(Data excerpts)
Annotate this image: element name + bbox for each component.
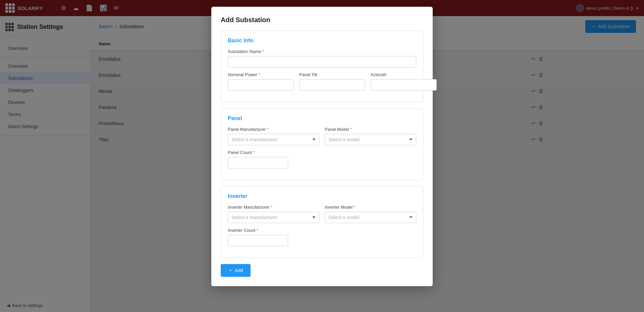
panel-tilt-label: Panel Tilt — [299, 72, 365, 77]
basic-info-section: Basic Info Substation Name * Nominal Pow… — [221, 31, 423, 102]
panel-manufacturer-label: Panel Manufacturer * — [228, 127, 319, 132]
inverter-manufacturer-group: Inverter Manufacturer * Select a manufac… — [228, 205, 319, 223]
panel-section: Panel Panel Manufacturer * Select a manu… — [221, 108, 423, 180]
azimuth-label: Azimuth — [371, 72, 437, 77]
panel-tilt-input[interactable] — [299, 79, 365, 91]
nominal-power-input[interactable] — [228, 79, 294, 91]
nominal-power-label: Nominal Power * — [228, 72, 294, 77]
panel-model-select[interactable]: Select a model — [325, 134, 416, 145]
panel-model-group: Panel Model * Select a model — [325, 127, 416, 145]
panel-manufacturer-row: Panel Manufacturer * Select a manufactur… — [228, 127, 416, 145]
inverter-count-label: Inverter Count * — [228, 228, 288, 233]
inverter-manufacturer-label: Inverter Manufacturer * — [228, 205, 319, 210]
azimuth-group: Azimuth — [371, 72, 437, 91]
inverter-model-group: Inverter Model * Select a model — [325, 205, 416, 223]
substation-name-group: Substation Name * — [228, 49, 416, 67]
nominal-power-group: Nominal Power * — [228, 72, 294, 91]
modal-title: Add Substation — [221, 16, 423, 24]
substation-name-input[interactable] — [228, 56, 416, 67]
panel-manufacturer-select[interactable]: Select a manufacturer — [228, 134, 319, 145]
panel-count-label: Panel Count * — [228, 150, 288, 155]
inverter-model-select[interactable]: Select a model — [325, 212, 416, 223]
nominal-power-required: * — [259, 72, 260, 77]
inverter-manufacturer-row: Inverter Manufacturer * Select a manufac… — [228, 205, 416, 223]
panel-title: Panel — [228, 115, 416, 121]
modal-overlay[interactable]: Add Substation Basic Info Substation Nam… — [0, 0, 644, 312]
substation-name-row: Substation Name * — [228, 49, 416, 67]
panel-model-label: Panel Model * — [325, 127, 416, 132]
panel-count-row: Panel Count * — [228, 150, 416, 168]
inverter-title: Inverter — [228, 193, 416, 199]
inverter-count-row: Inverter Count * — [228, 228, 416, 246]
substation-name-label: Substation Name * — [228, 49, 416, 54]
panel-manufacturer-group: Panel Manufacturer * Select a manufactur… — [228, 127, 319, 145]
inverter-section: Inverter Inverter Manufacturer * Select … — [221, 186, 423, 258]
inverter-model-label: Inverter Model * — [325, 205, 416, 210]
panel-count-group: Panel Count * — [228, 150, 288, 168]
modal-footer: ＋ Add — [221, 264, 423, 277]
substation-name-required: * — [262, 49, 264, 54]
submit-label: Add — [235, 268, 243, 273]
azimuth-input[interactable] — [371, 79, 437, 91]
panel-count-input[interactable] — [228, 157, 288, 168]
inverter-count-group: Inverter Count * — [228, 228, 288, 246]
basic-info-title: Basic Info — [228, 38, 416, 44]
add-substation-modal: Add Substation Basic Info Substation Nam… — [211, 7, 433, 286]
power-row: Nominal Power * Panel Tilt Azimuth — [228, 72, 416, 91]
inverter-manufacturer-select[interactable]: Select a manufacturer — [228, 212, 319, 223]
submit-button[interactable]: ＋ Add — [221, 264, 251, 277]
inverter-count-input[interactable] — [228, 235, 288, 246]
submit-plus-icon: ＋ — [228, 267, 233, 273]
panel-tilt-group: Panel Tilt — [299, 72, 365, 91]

--- Assignment ---
Above are the records; return them exactly, minus the pictures.

--- Result of this task ---
Annotate this image: element name + bbox for each component.
panel-tilt-label: Panel Tilt — [299, 72, 365, 77]
basic-info-section: Basic Info Substation Name * Nominal Pow… — [221, 31, 423, 102]
panel-manufacturer-label: Panel Manufacturer * — [228, 127, 319, 132]
inverter-manufacturer-group: Inverter Manufacturer * Select a manufac… — [228, 205, 319, 223]
panel-section: Panel Panel Manufacturer * Select a manu… — [221, 108, 423, 180]
azimuth-label: Azimuth — [371, 72, 437, 77]
panel-tilt-input[interactable] — [299, 79, 365, 91]
nominal-power-input[interactable] — [228, 79, 294, 91]
nominal-power-label: Nominal Power * — [228, 72, 294, 77]
panel-model-select[interactable]: Select a model — [325, 134, 416, 145]
panel-model-group: Panel Model * Select a model — [325, 127, 416, 145]
panel-manufacturer-row: Panel Manufacturer * Select a manufactur… — [228, 127, 416, 145]
inverter-count-label: Inverter Count * — [228, 228, 288, 233]
inverter-manufacturer-label: Inverter Manufacturer * — [228, 205, 319, 210]
azimuth-group: Azimuth — [371, 72, 437, 91]
inverter-model-group: Inverter Model * Select a model — [325, 205, 416, 223]
substation-name-group: Substation Name * — [228, 49, 416, 67]
nominal-power-group: Nominal Power * — [228, 72, 294, 91]
modal-title: Add Substation — [221, 16, 423, 24]
substation-name-input[interactable] — [228, 56, 416, 67]
panel-manufacturer-select[interactable]: Select a manufacturer — [228, 134, 319, 145]
panel-count-label: Panel Count * — [228, 150, 288, 155]
inverter-model-select[interactable]: Select a model — [325, 212, 416, 223]
nominal-power-required: * — [259, 72, 260, 77]
inverter-manufacturer-row: Inverter Manufacturer * Select a manufac… — [228, 205, 416, 223]
panel-title: Panel — [228, 115, 416, 121]
modal-overlay[interactable]: Add Substation Basic Info Substation Nam… — [0, 0, 644, 312]
substation-name-row: Substation Name * — [228, 49, 416, 67]
panel-model-label: Panel Model * — [325, 127, 416, 132]
panel-count-row: Panel Count * — [228, 150, 416, 168]
inverter-title: Inverter — [228, 193, 416, 199]
inverter-count-row: Inverter Count * — [228, 228, 416, 246]
substation-name-label: Substation Name * — [228, 49, 416, 54]
panel-manufacturer-group: Panel Manufacturer * Select a manufactur… — [228, 127, 319, 145]
inverter-section: Inverter Inverter Manufacturer * Select … — [221, 186, 423, 258]
inverter-model-label: Inverter Model * — [325, 205, 416, 210]
panel-count-group: Panel Count * — [228, 150, 288, 168]
modal-footer: ＋ Add — [221, 264, 423, 277]
substation-name-required: * — [262, 49, 264, 54]
submit-label: Add — [235, 268, 243, 273]
azimuth-input[interactable] — [371, 79, 437, 91]
panel-count-input[interactable] — [228, 157, 288, 168]
inverter-count-group: Inverter Count * — [228, 228, 288, 246]
basic-info-title: Basic Info — [228, 38, 416, 44]
add-substation-modal: Add Substation Basic Info Substation Nam… — [211, 7, 433, 286]
power-row: Nominal Power * Panel Tilt Azimuth — [228, 72, 416, 91]
inverter-manufacturer-select[interactable]: Select a manufacturer — [228, 212, 319, 223]
submit-button[interactable]: ＋ Add — [221, 264, 251, 277]
inverter-count-input[interactable] — [228, 235, 288, 246]
submit-plus-icon: ＋ — [228, 267, 233, 273]
panel-tilt-group: Panel Tilt — [299, 72, 365, 91]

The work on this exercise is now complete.